WORK INSTRUCTION: Reproduce all the lines below exactly and omit the images.

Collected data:

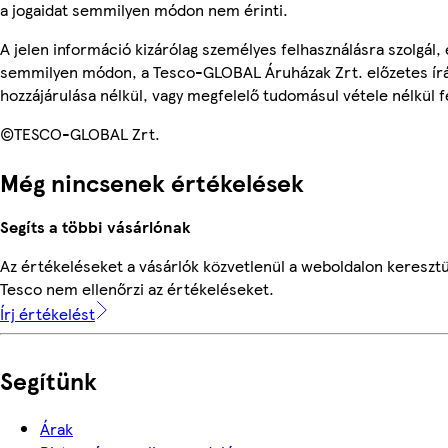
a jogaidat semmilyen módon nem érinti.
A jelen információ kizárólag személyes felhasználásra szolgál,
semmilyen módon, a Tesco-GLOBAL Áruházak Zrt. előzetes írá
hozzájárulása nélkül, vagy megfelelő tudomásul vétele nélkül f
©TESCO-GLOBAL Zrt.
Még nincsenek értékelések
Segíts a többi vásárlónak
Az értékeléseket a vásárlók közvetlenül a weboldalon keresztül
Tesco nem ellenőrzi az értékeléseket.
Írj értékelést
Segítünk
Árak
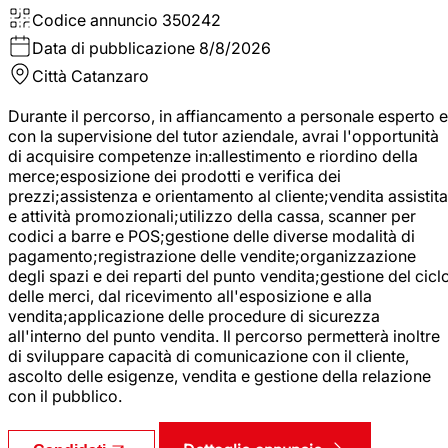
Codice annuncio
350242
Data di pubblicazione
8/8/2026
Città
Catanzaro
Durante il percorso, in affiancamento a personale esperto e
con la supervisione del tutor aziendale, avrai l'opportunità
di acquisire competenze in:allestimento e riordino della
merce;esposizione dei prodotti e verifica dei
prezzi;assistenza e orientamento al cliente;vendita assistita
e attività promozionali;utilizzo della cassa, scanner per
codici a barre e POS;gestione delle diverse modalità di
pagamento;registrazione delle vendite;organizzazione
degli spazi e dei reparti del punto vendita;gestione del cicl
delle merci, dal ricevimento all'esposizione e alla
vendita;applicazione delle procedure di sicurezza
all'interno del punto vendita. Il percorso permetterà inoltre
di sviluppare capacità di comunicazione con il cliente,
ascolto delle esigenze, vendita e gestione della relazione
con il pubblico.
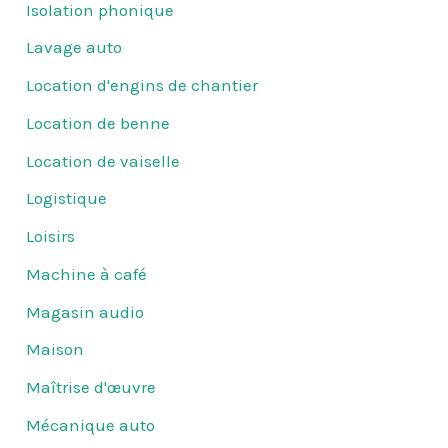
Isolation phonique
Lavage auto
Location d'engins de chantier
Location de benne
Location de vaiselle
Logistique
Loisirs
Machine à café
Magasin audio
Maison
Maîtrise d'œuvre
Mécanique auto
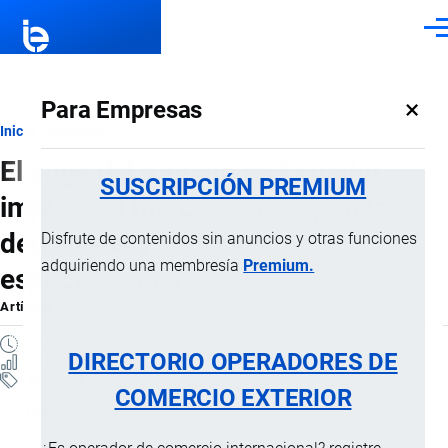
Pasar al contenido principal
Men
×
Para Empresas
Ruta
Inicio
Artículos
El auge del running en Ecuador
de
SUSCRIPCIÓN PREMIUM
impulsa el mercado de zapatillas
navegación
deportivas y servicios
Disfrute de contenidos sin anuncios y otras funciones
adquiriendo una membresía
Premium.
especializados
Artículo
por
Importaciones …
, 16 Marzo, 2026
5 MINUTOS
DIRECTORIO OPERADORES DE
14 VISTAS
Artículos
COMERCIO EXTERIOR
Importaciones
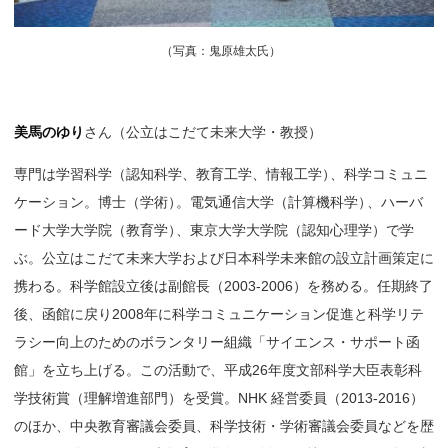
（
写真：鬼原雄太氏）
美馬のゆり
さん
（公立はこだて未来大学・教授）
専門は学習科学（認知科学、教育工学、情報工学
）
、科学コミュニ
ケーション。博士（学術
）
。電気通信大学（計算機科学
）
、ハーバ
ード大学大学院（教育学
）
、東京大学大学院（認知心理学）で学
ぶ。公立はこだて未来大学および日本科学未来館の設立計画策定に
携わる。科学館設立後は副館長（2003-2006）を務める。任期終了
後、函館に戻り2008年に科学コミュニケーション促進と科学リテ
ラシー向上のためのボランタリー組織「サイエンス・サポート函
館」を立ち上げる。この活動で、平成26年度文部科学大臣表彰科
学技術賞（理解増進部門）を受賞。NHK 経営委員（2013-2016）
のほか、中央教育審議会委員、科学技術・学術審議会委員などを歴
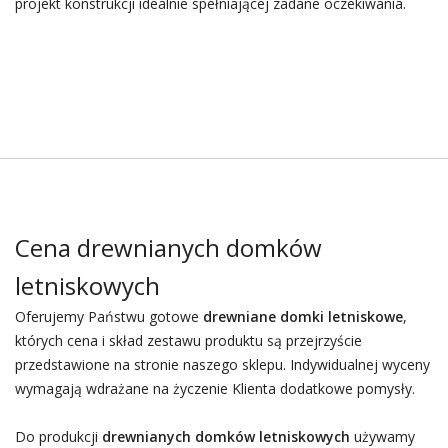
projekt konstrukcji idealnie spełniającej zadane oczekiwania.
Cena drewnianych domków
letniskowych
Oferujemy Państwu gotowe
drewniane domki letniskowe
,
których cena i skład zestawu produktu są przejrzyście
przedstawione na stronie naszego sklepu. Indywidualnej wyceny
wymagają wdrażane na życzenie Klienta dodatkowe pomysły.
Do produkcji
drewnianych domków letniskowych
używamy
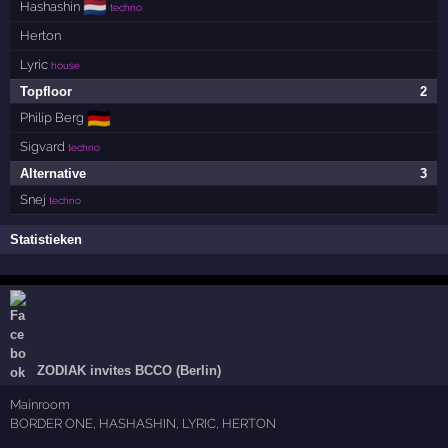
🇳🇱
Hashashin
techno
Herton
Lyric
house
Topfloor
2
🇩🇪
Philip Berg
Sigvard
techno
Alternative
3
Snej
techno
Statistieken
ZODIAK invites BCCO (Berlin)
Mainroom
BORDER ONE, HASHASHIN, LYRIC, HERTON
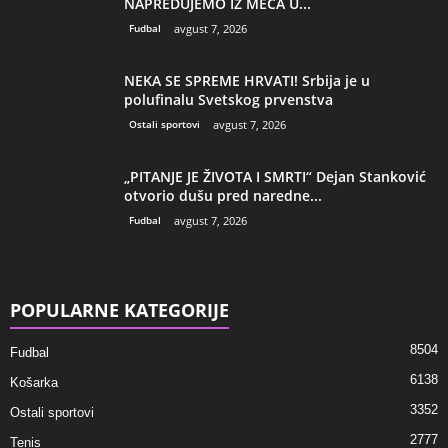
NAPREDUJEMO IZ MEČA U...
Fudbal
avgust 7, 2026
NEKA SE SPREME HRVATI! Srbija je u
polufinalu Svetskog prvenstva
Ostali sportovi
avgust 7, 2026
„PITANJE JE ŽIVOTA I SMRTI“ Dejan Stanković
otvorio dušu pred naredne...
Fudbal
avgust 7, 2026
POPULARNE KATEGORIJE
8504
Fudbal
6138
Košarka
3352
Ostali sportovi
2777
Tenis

ANSWER AREA:
a jogaidat semmilyen módon nem érinti.
A jelen információ kizárólag személyes felhasználásra szolgál,
semmilyen módon, a Tesco-GLOBAL Áruházak Zrt. előzetes írá
hozzájárulása nélkül, vagy megfelelő tudomásul vétele nélkül f
©TESCO-GLOBAL Zrt.
Még nincsenek értékelések
Segíts a többi vásárlónak
Az értékeléseket a vásárlók közvetlenül a weboldalon keresztül
Tesco nem ellenőrzi az értékeléseket.
Írj értékelést
Segítünk
Árak
Codice annuncio
350242
Data di pubblicazione
8/8/2026
Città
Catanzaro
Durante il percorso, in affiancamento a personale esperto e
con la supervisione del tutor aziendale, avrai l'opportunità
di acquisire competenze in:allestimento e riordino della
merce;esposizione dei prodotti e verifica dei
prezzi;assistenza e orientamento al cliente;vendita assistita
e attività promozionali;utilizzo della cassa, scanner per
codici a barre e POS;gestione delle diverse modalità di
pagamento;registrazione delle vendite;organizzazione
degli spazi e dei reparti del punto vendita;gestione del cicl
delle merci, dal ricevimento all'esposizione e alla
vendita;applicazione delle procedure di sicurezza
all'interno del punto vendita. Il percorso permetterà inoltre
di sviluppare capacità di comunicazione con il cliente,
ascolto delle esigenze, vendita e gestione della relazione
con il pubblico.
Isolation phonique
Lavage auto
Location d'engins de chantier
Location de benne
Location de vaiselle
Logistique
Loisirs
Machine à café
Magasin audio
Maison
Maîtrise d'œuvre
Mécanique auto
Pasar al contenido principal
Men
×
Para Empresas
Ruta
Inicio
Artículos
El auge del running en Ecuador
de
SUSCRIPCIÓN PREMIUM
impulsa el mercado de zapatillas
navegación
deportivas y servicios
Disfrute de contenidos sin anuncios y otras funciones
adquiriendo una membresía
Premium.
especializados
Artículo
por
Importaciones …
, 16 Marzo, 2026
5 MINUTOS
DIRECTORIO OPERADORES DE
14 VISTAS
Artículos
COMERCIO EXTERIOR
Importaciones
（
写真：鬼原雄太氏）
美馬のゆり
さん
（公立はこだて未来大学・教授）
専門は学習科学（認知科学、教育工学、情報工学
）
、科学コミュニ
ケーション。博士（学術
）
。電気通信大学（計算機科学
）
、ハーバ
ード大学大学院（教育学
）
、東京大学大学院（認知心理学）で学
ぶ。公立はこだて未来大学および日本科学未来館の設立計画策定に
携わる。科学館設立後は副館長（2003-2006）を務める。任期終了
後、函館に戻り2008年に科学コミュニケーション促進と科学リテ
ラシー向上のためのボランタリー組織「サイエンス・サポート函
館」を立ち上げる。この活動で、平成26年度文部科学大臣表彰科
学技術賞（理解増進部門）を受賞。NHK 経営委員（2013-2016）
のほか、中央教育審議会委員、科学技術・学術審議会委員などを歴
projekt konstrukcji idealnie spełniającej zadane oczekiwania.
Cena drewnianych domków
letniskowych
Oferujemy Państwu gotowe
drewniane domki letniskowe
,
których cena i skład zestawu produktu są przejrzyście
przedstawione na stronie naszego sklepu. Indywidualnej wyceny
wymagają wdrażane na życzenie Klienta dodatkowe pomysły.
Do produkcji
drewnianych domków letniskowych
używamy
🇳🇱
Hashashin
techno
Herton
Lyric
house
Topfloor
2
🇩🇪
Philip Berg
Sigvard
techno
Alternative
3
Snej
techno
Statistieken
ZODIAK invites BCCO (Berlin)
Mainroom
BORDER ONE, HASHASHIN, LYRIC, HERTON
NAPREDUJEMO IZ MEČA U...
Fudbal
avgust 7, 2026
NEKA SE SPREME HRVATI! Srbija je u
polufinalu Svetskog prvenstva
Ostali sportovi
avgust 7, 2026
„PITANJE JE ŽIVOTA I SMRTI“ Dejan Stanković
otvorio dušu pred naredne...
Fudbal
avgust 7, 2026
POPULARNE KATEGORIJE
8504
Fudbal
6138
Košarka
3352
Ostali sportovi
2777
Tenis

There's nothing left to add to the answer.